## Records provided

= Beginning of Section =

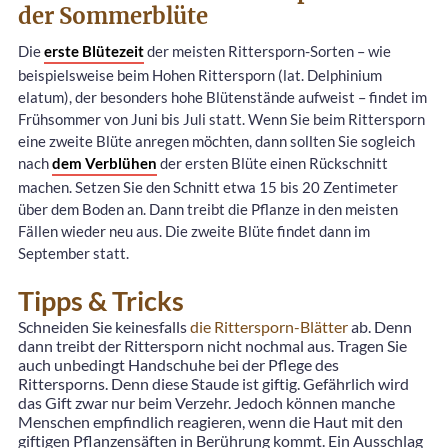
der Sommerblüte
Die
erste Blütezeit
der meisten Rittersporn-Sorten – wie
beispielsweise beim Hohen Rittersporn (lat. Delphinium
elatum), der besonders hohe Blütenstände aufweist – findet im
Frühsommer von Juni bis Juli statt. Wenn Sie beim Rittersporn
eine zweite Blüte anregen möchten, dann sollten Sie sogleich
nach
dem Verblühen
der ersten Blüte einen Rückschnitt
machen. Setzen Sie den Schnitt etwa 15 bis 20 Zentimeter
über dem Boden an. Dann treibt die Pflanze in den meisten
Fällen wieder neu aus. Die zweite Blüte findet dann im
September statt.
Tipps & Tricks
Schneiden Sie keinesfalls
die Rittersporn-Blätter
ab. Denn
dann treibt der Rittersporn nicht nochmal aus. Tragen Sie
auch unbedingt Handschuhe bei der Pflege des
Rittersporns. Denn diese Staude ist giftig. Gefährlich wird
das Gift zwar nur beim Verzehr. Jedoch können manche
Menschen empfindlich reagieren, wenn die Haut mit den
giftigen Pflanzensäften in Berührung kommt. Ein Ausschlag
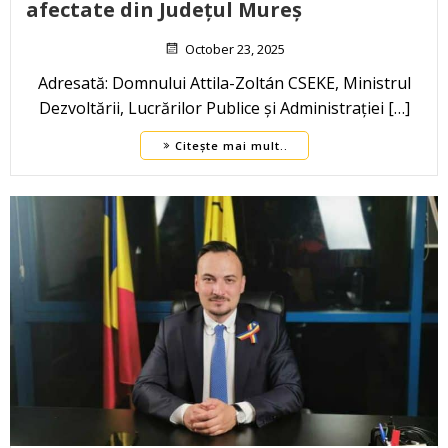
afectate din Județul Mureș
October 23, 2025
Adresată: Domnului Attila-Zoltán CSEKE, Ministrul
Dezvoltării, Lucrărilor Publice și Administrației […]
Citește mai mult..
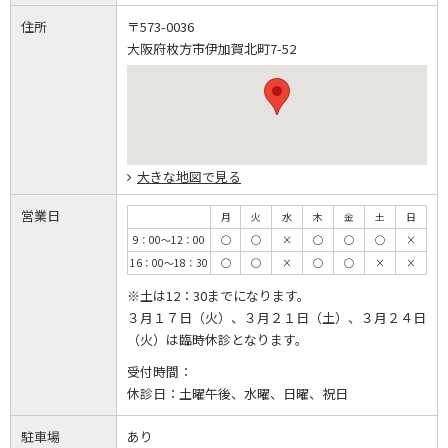
住所
〒573-0036
大阪府枚方市伊加賀北町7-52
大きな地図で見る
営業日
月
火
水
木
金
土
日
9：00～12：00
◯
◯
×
◯
◯
◯
×
16：00～18：30
◯
◯
×
◯
◯
×
×
※土は12：30までになります。
３月１７日（火）、３月２１日（土）、３月２４日
（火）は臨時休診となります。
受付時間：
休診日：
土曜午後、水曜、日曜、祝日
駐車場
あり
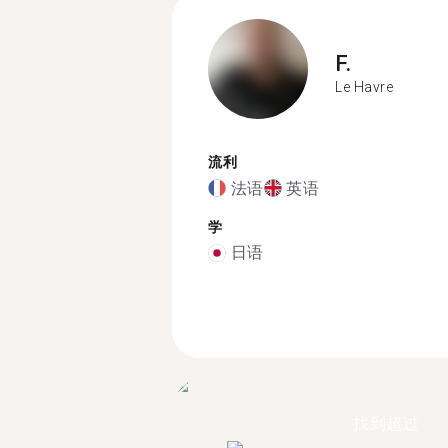
F.
Le Havre
流利
法语
英语
学
日语
找到超过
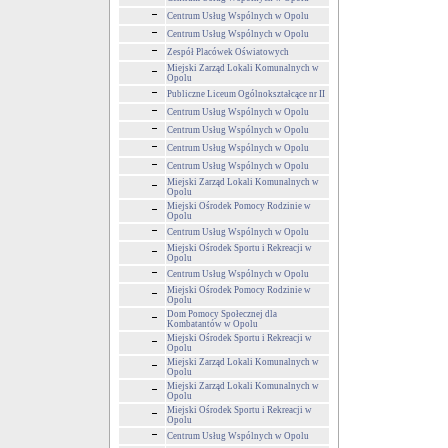
Centrum Usług Wspólnych w Opolu
Centrum Usług Wspólnych w Opolu
Zespół Placówek Oświatowych
Miejski Zarząd Lokali Komunalnych w
Opolu
Publiczne Liceum Ogólnokształcące nr II
Centrum Usług Wspólnych w Opolu
Centrum Usług Wspólnych w Opolu
Centrum Usług Wspólnych w Opolu
Centrum Usług Wspólnych w Opolu
Miejski Zarząd Lokali Komunalnych w
Opolu
Miejski Ośrodek Pomocy Rodzinie w
Opolu
Centrum Usług Wspólnych w Opolu
Miejski Ośrodek Sportu i Rekreacji w
Opolu
Centrum Usług Wspólnych w Opolu
Miejski Ośrodek Pomocy Rodzinie w
Opolu
Dom Pomocy Społecznej dla
Kombatantów w Opolu
Miejski Ośrodek Sportu i Rekreacji w
Opolu
Miejski Zarząd Lokali Komunalnych w
Opolu
Miejski Zarząd Lokali Komunalnych w
Opolu
Miejski Ośrodek Sportu i Rekreacji w
Opolu
Centrum Usług Wspólnych w Opolu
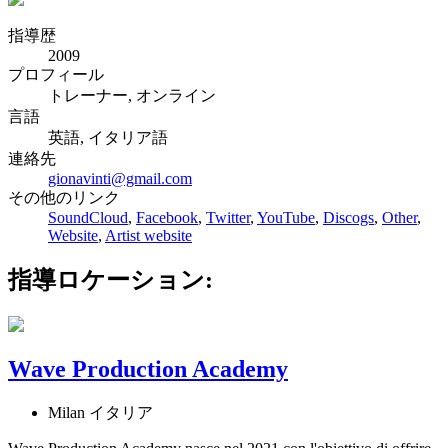
指導歴
2009
プロフィール
トレーナー, オンライン
言語
英語, イタリア語
連絡先
gionavinti@gmail.com
その他のリンク
SoundCloud
,
Facebook
,
Twitter
,
YouTube
,
Discogs
,
Other
,
Website
,
Artist website
指導ロケーション:
Wave Production Academy
Milan イタリア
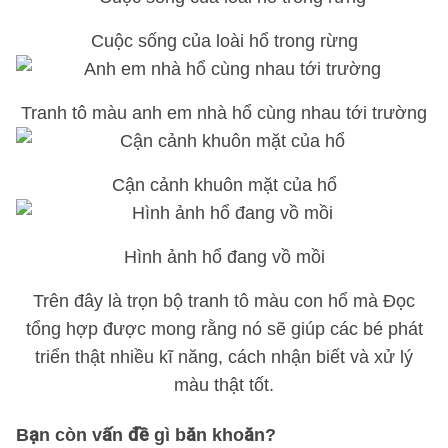
Cuộc sống của loài hổ trong rừng
Tranh tô màu anh em nhà hổ cùng nhau tới trường
Cận cảnh khuôn mặt của hổ
Hình ảnh hổ đang vồ mồi
Trên đây là trọn bộ tranh tô màu con hổ mà Đọc
tổng hợp được mong rằng nó sẽ giúp các bé phát
triển thật nhiều kĩ năng, cách nhận biết và xử lý
màu thật tốt.
Bạn còn vấn đề gì băn khoăn?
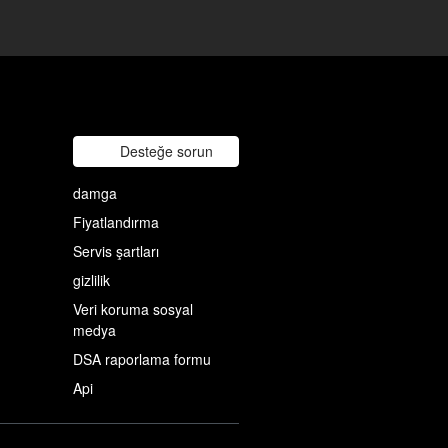
Desteğe sorun
damga
Fiyatlandırma
Servis şartları
gizlilik
Veri koruma sosyal
medya
DSA raporlama formu
Api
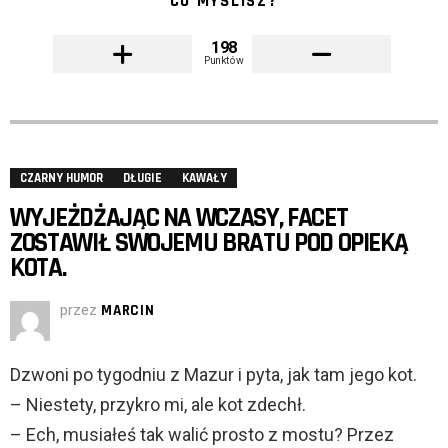
CO MYŚLISZ?
198
Punktów
CZARNY HUMOR
DŁUGIE
KAWAŁY
WYJEŻDŻAJĄC NA WCZASY, FACET
ZOSTAWIŁ SWOJEMU BRATU POD OPIEKĄ
KOTA.
przez
MARCIN
Dzwoni po tygodniu z Mazur i pyta, jak tam jego kot.
– Niestety, przykro mi, ale kot zdechł.
– Ech, musiałeś tak walić prosto z mostu? Przez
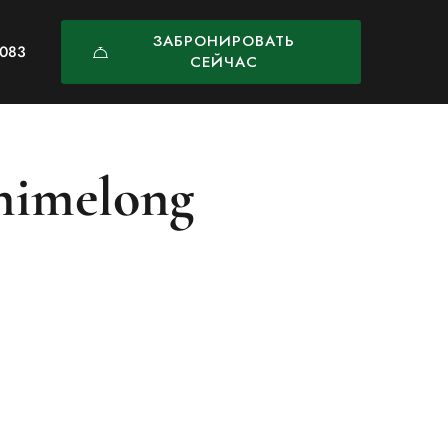
ЗАБРОНИРОВАТЬ
0083
СЕЙЧАС
himelong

= End of Section =

## Exercise
Repeat the records exactly but leave out the images.

## Solution for this exercise
der Sommerblüte
Die
erste Blütezeit
der meisten Rittersporn-Sorten – wie
beispielsweise beim Hohen Rittersporn (lat. Delphinium
elatum), der besonders hohe Blütenstände aufweist – findet im
Frühsommer von Juni bis Juli statt. Wenn Sie beim Rittersporn
eine zweite Blüte anregen möchten, dann sollten Sie sogleich
nach
dem Verblühen
der ersten Blüte einen Rückschnitt
machen. Setzen Sie den Schnitt etwa 15 bis 20 Zentimeter
über dem Boden an. Dann treibt die Pflanze in den meisten
Fällen wieder neu aus. Die zweite Blüte findet dann im
September statt.
Tipps & Tricks
Schneiden Sie keinesfalls
die Rittersporn-Blätter
ab. Denn
dann treibt der Rittersporn nicht nochmal aus. Tragen Sie
auch unbedingt Handschuhe bei der Pflege des
Rittersporns. Denn diese Staude ist giftig. Gefährlich wird
das Gift zwar nur beim Verzehr. Jedoch können manche
Menschen empfindlich reagieren, wenn die Haut mit den
giftigen Pflanzensäften in Berührung kommt. Ein Ausschlag
afectate din Județul Mureș
October 23, 2025
Adresată: Domnului Attila-Zoltán CSEKE, Ministrul
Dezvoltării, Lucrărilor Publice și Administrației […]
Citește mai mult..
住所
〒573-0036
大阪府枚方市伊加賀北町7-52
大きな地図で見る
営業日
月
火
水
木
金
土
日
9：00～12：00
◯
◯
×
◯
◯
◯
×
16：00～18：30
◯
◯
×
◯
◯
×
×
※土は12：30までになります。
３月１７日（火）、３月２１日（土）、３月２４日
（火）は臨時休診となります。
受付時間：
休診日：
土曜午後、水曜、日曜、祝日
駐車場
あり
F.
Le Havre
流利
法语
英语
学
日语
找到超过
Centrum Usług Wspólnych w Opolu
Centrum Usług Wspólnych w Opolu
Zespół Placówek Oświatowych
Miejski Zarząd Lokali Komunalnych w
Opolu
Publiczne Liceum Ogólnokształcące nr II
Centrum Usług Wspólnych w Opolu
Centrum Usług Wspólnych w Opolu
Centrum Usług Wspólnych w Opolu
Centrum Usług Wspólnych w Opolu
Miejski Zarząd Lokali Komunalnych w
Opolu
Miejski Ośrodek Pomocy Rodzinie w
Opolu
Centrum Usług Wspólnych w Opolu
Miejski Ośrodek Sportu i Rekreacji w
Opolu
Centrum Usług Wspólnych w Opolu
Miejski Ośrodek Pomocy Rodzinie w
Opolu
Dom Pomocy Społecznej dla
Kombatantów w Opolu
Miejski Ośrodek Sportu i Rekreacji w
Opolu
Miejski Zarząd Lokali Komunalnych w
Opolu
Miejski Zarząd Lokali Komunalnych w
Opolu
Miejski Ośrodek Sportu i Rekreacji w
Opolu
Centrum Usług Wspólnych w Opolu
指導歴
2009
プロフィール
トレーナー, オンライン
言語
英語, イタリア語
連絡先
gionavinti@gmail.com
その他のリンク
SoundCloud
,
Facebook
,
Twitter
,
YouTube
,
Discogs
,
Other
,
Website
,
Artist website
指導ロケーション:
Wave Production Academy
Milan イタリア
Cuộc sống của loài hổ trong rừng
Tranh tô màu anh em nhà hổ cùng nhau tới trường
Cận cảnh khuôn mặt của hổ
Hình ảnh hổ đang vồ mồi
Trên đây là trọn bộ tranh tô màu con hổ mà Đọc
tổng hợp được mong rằng nó sẽ giúp các bé phát
triển thật nhiều kĩ năng, cách nhận biết và xử lý
màu thật tốt.
Bạn còn vấn đề gì băn khoăn?
Desteğe sorun
damga
Fiyatlandırma
Servis şartları
gizlilik
Veri koruma sosyal
medya
DSA raporlama formu
Api
CO MYŚLISZ?
198
Punktów
CZARNY HUMOR
DŁUGIE
KAWAŁY
WYJEŻDŻAJĄC NA WCZASY, FACET
ZOSTAWIŁ SWOJEMU BRATU POD OPIEKĄ
KOTA.
przez
MARCIN
Dzwoni po tygodniu z Mazur i pyta, jak tam jego kot.
– Niestety, przykro mi, ale kot zdechł.
– Ech, musiałeś tak walić prosto z mostu? Przez
ЗАБРОНИРОВАТЬ
0083
СЕЙЧАС
himelong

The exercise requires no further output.